Urbach-Wiethe disease is an illness that turns the body into fearless hostage of his own molecules (10 photos)
In the world of rare diseases, there are ailments that even most doctors have never heard of, let alone us ordinary people. Urbach-Witt disease is one such mystery.
This is a genetic disorder in which the body literally "forgets" how to properly handle fats. The result is a slow but inexorable transformation of the skin, mucous membranes, and internal organs into dense, waxy structures. Why does this happen, and how do those who have been diagnosed with this disease live?
Case History
Erich Urbach
The disease is named after two German doctors, Erich Urbach and Camillo Wiethe, who described the first case in an 11-year-old girl in 1929. Her skin resembled parchment, her voice was hoarse due to thickening of the vocal cords, and her internal organs gradually acquired the density of stone. At that time, doctors could not understand the cause, but they already knew: it was not an infection or an allergy. Only in the 1970s did geneticists link the disease to a mutation of the LIPA gene, which is responsible for the breakdown of lipids.
A body that "freezes"
The skin of patients thickens
Urbach-Wiethe disease manifests itself in early childhood. Its main symptoms include the following:
Waxy skin: the epidermis becomes dense, stretches, forms deep folds, especially on the neck, elbows and knees.
Thickening of the mucous membranes: the vocal cords, tongue and airways lose elasticity, which leads to hoarseness, difficulty breathing.
Damage to internal organs: fatty deposits accumulate in the liver, kidneys, heart, disrupting their function.
Neurological problems: seizures, developmental delays due to damage to the nervous system.
Patients often become prisoners of their own bodies: even facial expressions and gestures are difficult. It all starts with a mutation in the LIPA gene, which codes for the enzyme lysosomal acid lipase. This enzyme breaks down fats (lipids) in cells. If it doesn't work, lipids accumulate in lysosomes - the "garbage bags" of the cell. Over time, this leads to their destruction and replacement with fat masses.

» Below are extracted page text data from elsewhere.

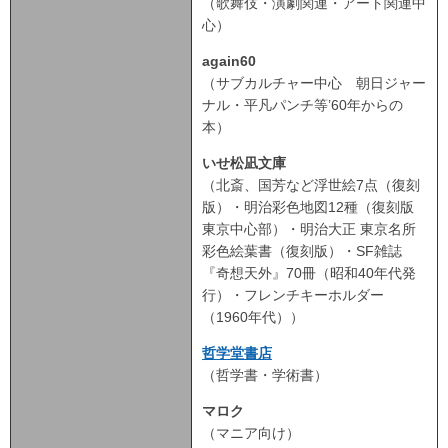
（歌舞伎・演劇関連・アート関連中
心）
again60
（サブカルチャー中心 朝日ジャー
ナル・平凡パンチ等’60年からの
本）
いせ松凪文庫
（北斎、国芳など浮世絵7点（復刻
版）・明治彩色地図12種（復刻版
東京中心部）・明治大正 東京名所
彩色絵葉書（復刻版）・SF雑誌
『奇想天外』70冊（昭和40年代発
行）・フレンチキーホルダー
（1960年代））
哲学堂書店
（哲学書・学術書）
マロク
（マニア向け）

The disease is inherited in an autosomal recessive manner: the child must receive the defective gene from both parents. The chance of such a coincidence is 25% if both parents are carriers of the mutation.
Diagnosis and treatment
Mucosal membranes are very much affected
Diagnosis is made on the basis of the clinical picture (characteristic changes in the skin and mucous membranes), biopsy and genetic testing confirming mutations in the LIPA gene.
The problem is also that the symptoms are similar to other rare diseases (for example, lipoid proteinosis of the skin). Many patients wander from doctor to doctor for years before they learn the truth.
Unfortunately, Urbach-Wiethe disease is incurable. Therapy is aimed at relieving symptoms. These include moisturizers, topical steroids, surgical removal of excess tissue, tracheostomy, and anticonvulsants.
Gene therapy is being tested in the US to "fix" a broken gene. Patients with Urbach-Wiethe disease face not only physical suffering, but also social stigma. They are often mistaken for burn victims or unknown infections. People stare, whisper, point, run away...
I'm not scared!
But the scariest thing is that patients suffering from Urbach-Wiethe disease do not have a sense of fear due to the absence of the amygdala in the brain, which is destroyed as a result of the disease. They may look or seem like absolutely full-fledged and adequate people until they encounter a dangerous threat, at the sight of which an ordinary person would run away.
And such patients do not feel it and do not identify it. They can calmly step into a burning house, pick up a poisonous snake or stick their fingers into a socket. Pathological fearlessness accompanies patients until the end of their lives. And no factors - neither acquired life experience, nor common sense, nor advice from others can influence it.
But there is hope. And although only about 300 cases of this disease have been recorded and described in medicine, research continues. And the latest studies have shown that it is possible to scare patients if you use air inhalation with a high content of carbon dioxide - about 35%.
For a person with Urbach-Wiethe disease, such games are not a problem
Urbach-Wiethe disease reminds us how fragile and complex our biology is. Each gene, each enzyme is an important component of the balance. By studying such rare diseases, scientists are bringing closer the day when gene therapy will be able to correct errors in DNA.